The book was based on her dissertation at Georgetown University on the influence of first ladies on public opinion. Dr. Wright described how the role of presidential spouses has grown over the years. She pointed out that their approval polling tends to be higher than that of the President, and for the most part, much higher than that of the Vice-President—making the First Lady a powerful asset to White House communication strategies and on the campaign trail. Another characteristic that Dr. Wright emphasized was the increasing number of policy initiatives supported by the spouses, and how those initiatives typically align with and support the policies of the President. Whether it is Mrs. Bush’s push to increase childhood literacy in support of President Bush’s legislative agenda on No Child Left Behind, or Mrs. Obama’s Let’s Move campaign in conjunction with President Obama’s support of the Affordable Care Act, spouses pick initiatives that support and expand the ideas of the Presidents.
At the conclusion of Dr. Wright’s remarks, Dr. Lori Taylor, Director of the Mosbacher Institute, introduced the rest of the panelists, and Anita McBride, Lissa Muscatine, and Ann Compton joined Dr. Wright on stage for a discussion on the role of spouses in the White House. Among the topics they discussed were what the American people expected from a presidential spouse. Ms. McBride commented on the need to draw on their ability to be relatable and allow people to draw on their authenticity.

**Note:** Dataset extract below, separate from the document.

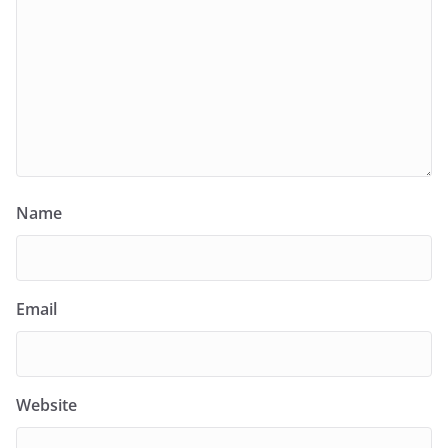
Name
Email
Website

Ms. Muscatine pointed out that once in office, first ladies are under the microscope, and knowing how to deal with that type of pressure and coverage is key for a successful presidential spouse. Another question moderated by Ms. Compton looked to the historical context of the presidential spouses and asked the panelists for the defining moment when the first ladies gained prominence in the policy-making agenda of the White House. While there was differing discussion on when it began, all of the panelists pointed to the importance of First Lady Rosalynn Carter and her role in creating a permanent staff dedicated to the agenda of the President’s spouse.
After the panel concluded, Ms. Compton had a surprise presentation for the audience highlighting the experiences of First Lady Barbara Bush. The slide show concluded with the words, “She always was at the president’s side. She had his back, and she had ours.” The Bush School was honored to host an event dedicated to understanding the position that Mrs. Bush held with such dignity and pride.